論 考

失敗の様相

 幼稚園児の送迎バス車内死亡は、いわば不注意ミスの集合で、1つひとつのミスはどこでもありそうなものである。大事が発生して大騒動になるが取り返しがつかない。

 勤め人生活のころ、工場に火気当番という仕組みがあった。職場の電気をすべて消すとか、お茶くみ場のガス栓を閉めるとか、その程度の簡単な作業である。ところが、なぜか、月1回くらいは当番がミスを冒す。

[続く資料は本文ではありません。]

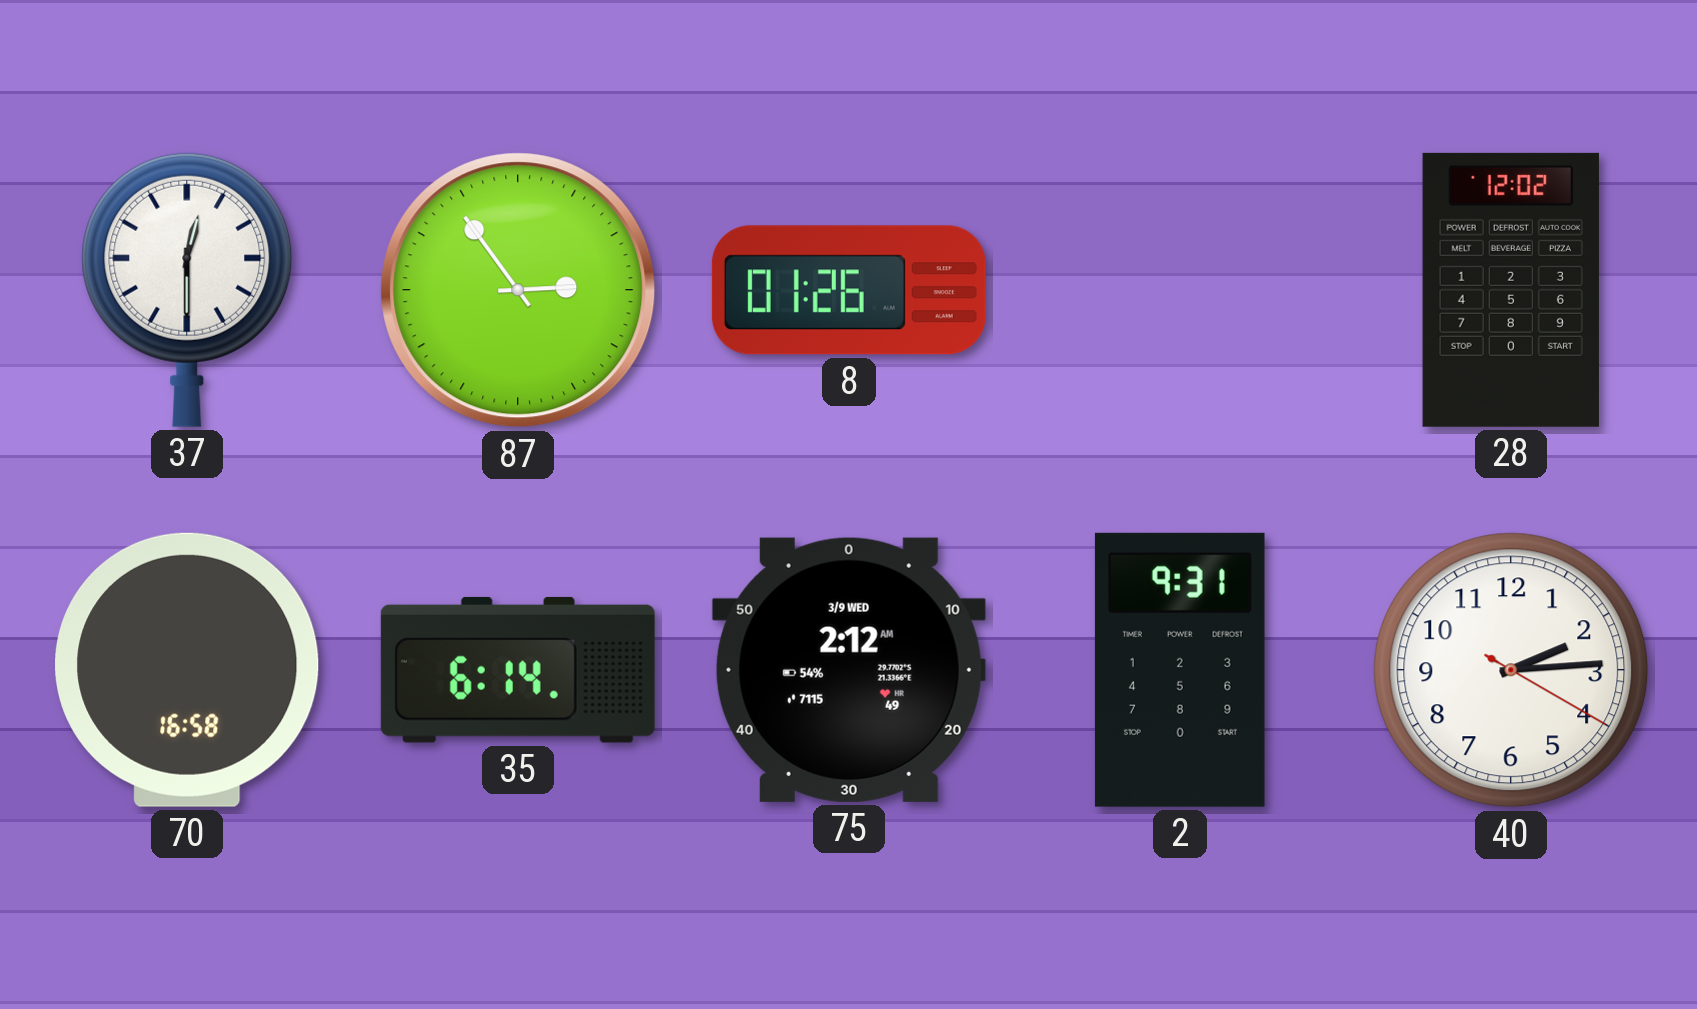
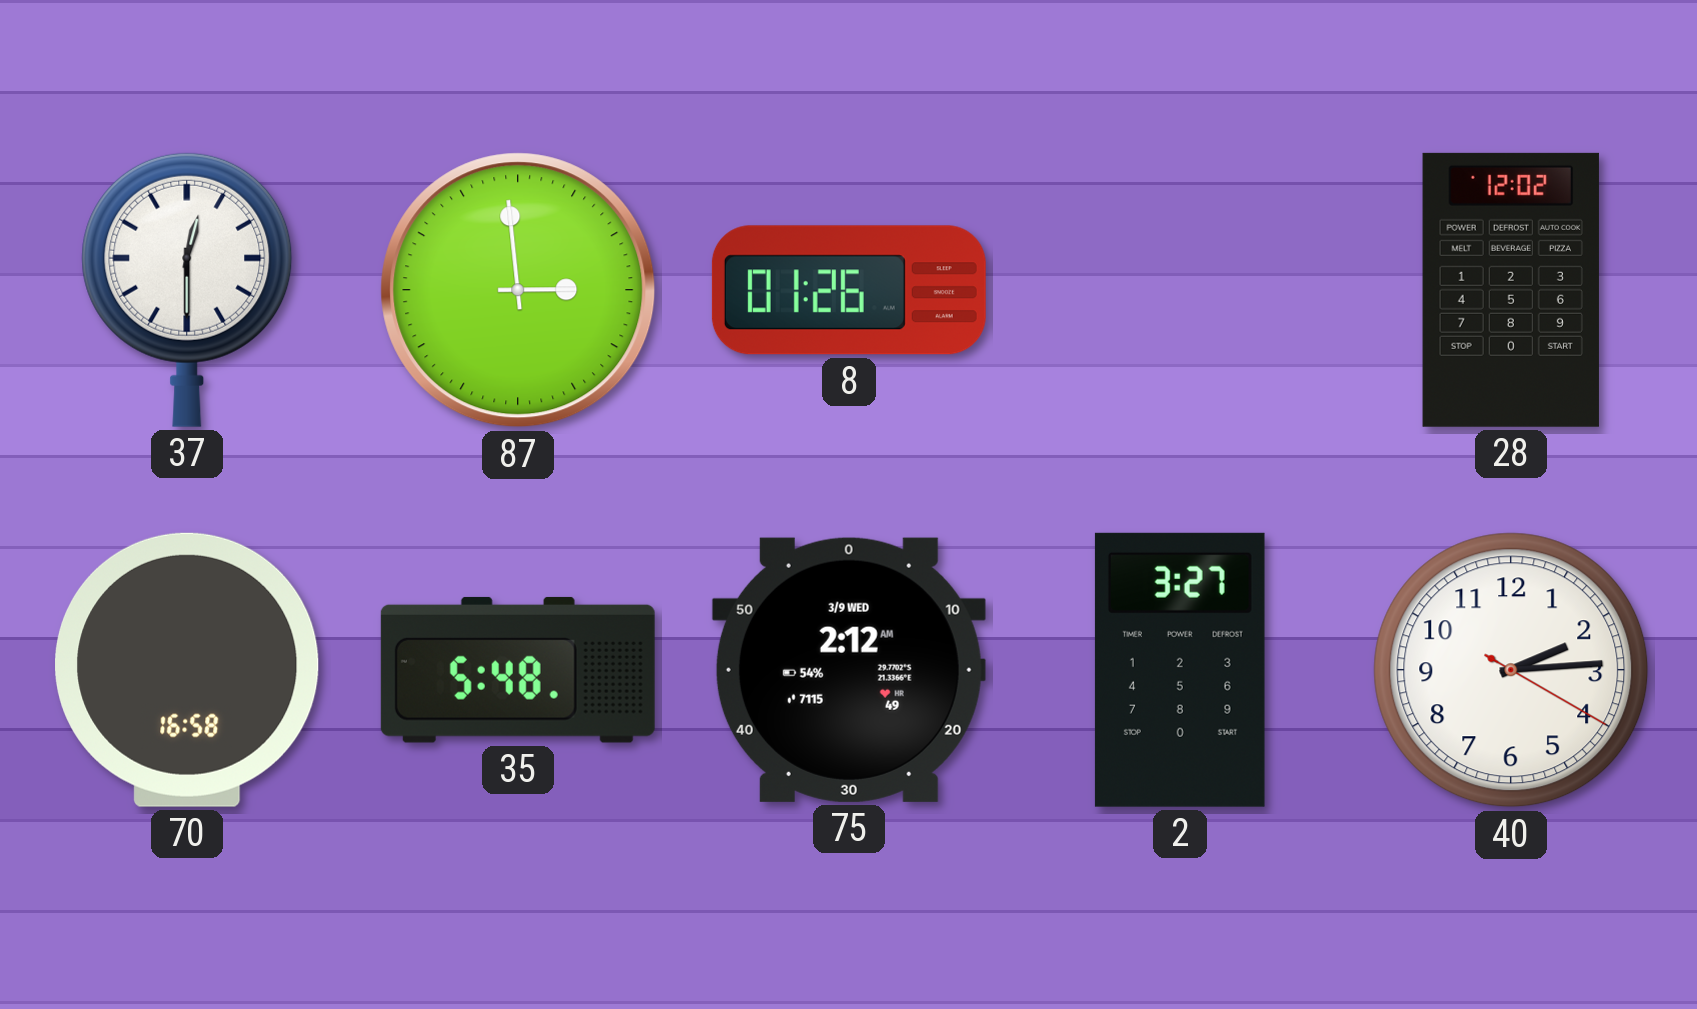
87: 2:54 -> 2:59
35: 6:14 -> 5:48
2: 9:31 -> 3:27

 守衛所に呼ばれて、原因を問われるのだが、なにしろ不注意ミスだから、原因が思い当たらず、もたついて、守衛さんがとんでもなく意地悪に思えた。不注意をやらないというのは、本当に難しい。

 送迎バス事故は、みんなが降車した後、誰かが車内点検すれば発生しなかった。園児を受け入れた保育士が点呼をきちっとおこなえば、気づいて無事にすんだのだが、やらなかった。ちゃらんぽらんな性質は理屈では絶対に直らない。

 小学校低学年の教師の体験だが、生徒が30人ほどで、1人イレギュラーな発言・行動をする子供がいれば、もう、とても授業が進められないと悩んでいた。集中力を失うわけだ。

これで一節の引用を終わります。